Evaluate limit of $\lim_{x\to 1} \frac{e^{(n!)^x}-e^{n!}}{x-1}$

Question

$$\lim_{x\to 1} \frac{e^{(n!)^x}-e^{n!}}{x-1}$$

Since it is $e^{(n!)^x}$ and not $e^{x×(n!)}$ so I can't using the general form for $\frac{e^x-1}{x}$ as $x\to 0$ could somebody help?

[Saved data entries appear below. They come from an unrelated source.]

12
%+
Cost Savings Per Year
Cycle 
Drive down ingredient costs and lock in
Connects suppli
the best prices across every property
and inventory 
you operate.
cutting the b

It'd better if without using l'hopital rules

Answer 1

Let

$$f(x)=e^{(n!)^x}=e^{e^{x\log{n!}}}$$

The limit we’re looking at is the derivative at $x=1$ of $f$. So let’s find the derivative of $f=e^{g(x)}$

$$f’(x)=g’(x)e^{g(x)}=\log{n!}e^{x\log{n!}} e^{e^{x\log{n!}}}$$

Now plug $x=1$

$$f’(1)=n!\log{n!}e^{n!}$$

Answer 2

$y=x-1, n!=a$, $\lim\limits_{y\to 0}\dfrac{e^{a^{y+1}}-e^a}{y} =e^a\lim\limits_{y\to 0}\dfrac{e^{a^{y+1}-a}-1}{y} =e^a\lim\limits_{y\to 0}\dfrac{e^{a^{y+1}-a}-1}{a^{y+1}-a}\cdot \frac{{a^{y+1}-a}}{y}=e^a\cdot a\cdot\ln a$